Our June 19th West Buttress team hoped to fly onto the glacier yesterday, but was stymied by inclement weather. The team met in Anchorage on the morning of the 19th for a team meeting and a comprehensive gear check. It was a pretty busy day and they made the rounds of the local climbing shops to pick up some last-minute necessities.
Yesterday, we drove everyone up to the small, end of the road town of Talkeetna and they attended an orientation presented by the National Park Service. This is required of all climbers attempting Denali and consists of a PowerPoint presentation and a question and answer session.
Years ago, the orientation was in the form of a video that was so gruesome that it was not uncommon to have prospective climbers decide not to go onto the mountain after seeing it! The Park has toned down the images of frostbite and mangled limbs, but still does a very effective job of promoting communication amongst the team, which is one of our most valuable tools.
Following the team’s orientation registration with the NPS, they sorted their gear for the flight to the glacier. Unfortunately, the weather was not conducive to flying and they spent the afternoon waiting for a window in which to fly. The afternoon turned into evening and the group spent the night in Talkeetna.

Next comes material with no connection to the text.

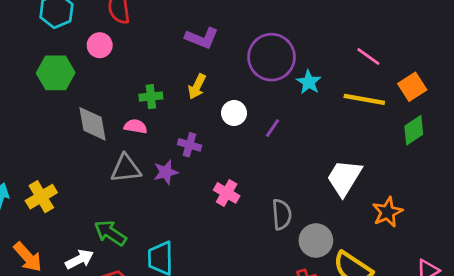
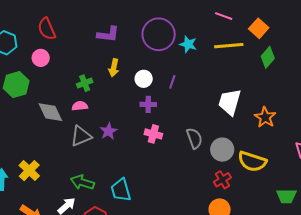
purple cross: (189, 145) -> (148, 104), moved

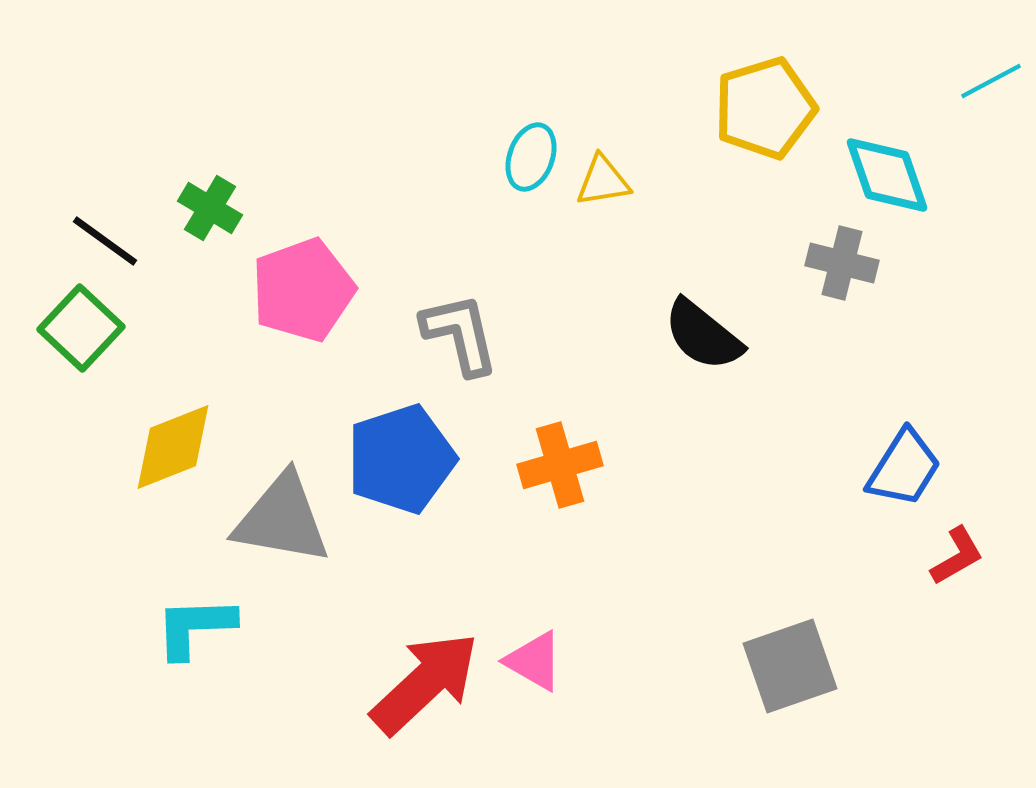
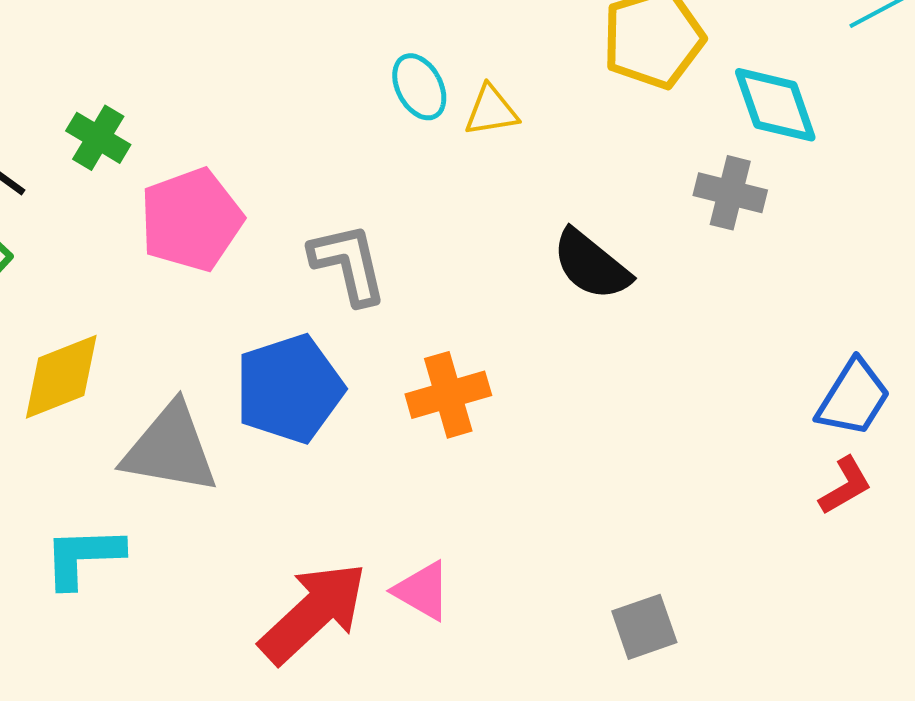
cyan ellipse: (531, 157) -> (419, 87), turned -48
blue trapezoid: (904, 468) -> (853, 398), moved
gray square: (790, 666) -> (644, 627), moved, size x0.7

They are hoping to fly this morning, but we have not heard that planes have launched as yet. We’ll keep you posted.
Here is the team:
David Wermuth from Arizona
Karl Pettijohn from California
Meerie Barkle from Australia
Michael Theologos from New York
Ray Aderholt from Alabama
Jacob Schmitz from Oregon (lead guide)
Greg Nappi from Alaska (guide)
Adam Smith from Alaska (guide)
Kelly Ryan from Colorado (guide)
James Gustafson from Alaska (guide)
This trip is one of three “Highly Supported” Denali climbs that Mountain Trip offered for this climbing season. We staff these trips at a 1:1 ratio and employ a variety of tactics that allow our climbers to ascend carrying only their personal gear. These have proven very popular amongst our guides and our climbers.